He had been to see his Mum just minutes before the bomb hit. Just minutes. He said he heard the plane coming. It was flying low and he couldn’t understand why the siren hadn’t gone off yet. The moment the bomb hit, he said he knew it was his Mum. He cycled as fast as he could to her. It was too late. People started moving the rubble to get to possible survivors. I’m sure many really aren’t going to truly understand this, but there wasn’t much left of those that were in the building to recognize. He was only about 19 and had to wade through what was left of people he knew in hopes that he’d be able (all the while hoping not at the same time) to find his Mum. He said he walked passed her several times. It wasn’t until he recognized either the shoes or some other piece of clothing that he realized it was her. There was nothing else to identify her with. I can’t imagine having to do that at any age, let alone while still so young.
But he continued on saying that they knew something was up as Southampton (largest port in England) was absolutely stuffed full of battleships etc. one day and overnight, completely empty. The preempt to D-Day.
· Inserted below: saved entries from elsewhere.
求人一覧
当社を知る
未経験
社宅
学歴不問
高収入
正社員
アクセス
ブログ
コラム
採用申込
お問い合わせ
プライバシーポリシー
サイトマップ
My grandparents were married June 5, 1944. The day before D-Day. On a side note, my daughter was born on D-Day exactly 50 years later.
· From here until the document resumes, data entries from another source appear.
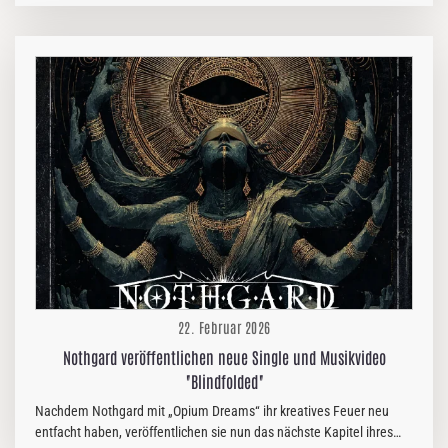
Berzan Önen. Um die neue Besetzung zu präsentieren, findet
Nevermores erster Live-Auftritt am 1. April 2026 in Istanbul, Türkei,
statt. Gitarrist Jeff Loomis und Schlagzeuger Van Williams äußern
sich zu diesem neuen Kapitel: „Wir freuen uns riesig, bekannt geben
zu können, dass Nevermore offiziell bei Reigning Phoenix Music
unter Vertrag steht! Von Anfang an war klar, dass sie der perfekte
Partner für die neue…
22. Februar 2026
Nothgard veröffentlichen neue Single und Musikvideo
"Blindfolded"
Nachdem Nothgard mit „Opium Dreams“ ihr kreatives Feuer neu
entfacht haben, veröffentlichen sie nun das nächste Kapitel ihres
And on that note we have sped up 50+ years. As I said, we had always, until my lovely outspoken daughter came along, stayed away from asking Grandad about the war. The moment she asked about it, he seemed to open up. He spoke with her often about it. Then he started speaking to all of us about it. It was fascinating to hear about the war from one that was there and had lived it. There was even a retired battleship that came into port here a few years ago. Granny and Grandad took my daughter with them to go and see it. While on the tour, she started asking him about what this or that was for and it turned out he knew more about the ship than the young man that was the tour guide. Grandad taught everyone a thing or two that day.
Hell, growing up I was the figure skater in the family. I did it for years and even taught lessons for a while. My
Grandad loved the couples dance. So he too took lessons. He was in his sixties and he did very well I must say. We spent every
Sunday at the local public rink and practiced the various dances. Just me and him. It was the only thing that he and I every had just between us two. The rink rats grew to know us by name and as he got better with the steps, we could fly across that ice at quite the speed. I thoroughly enjoyed our time together, gliding across that ice moving in sync, as smooth as glass.
His brain as well as his body was always on the go. He was the patriarch of the family. He was never one to give his opinion on much. You knew if he gave it to you, you’d best listen. He wasn’t perfect by a long shot but he was a great Grandad to all of us and an even better great-Grandad to our children. The calm voice of reason in a storm.
Grandad, I hope your skates are forever sharp, your ice never-ending and your skating partners flow seamlessly.
I love you and miss you. Rest in Peace.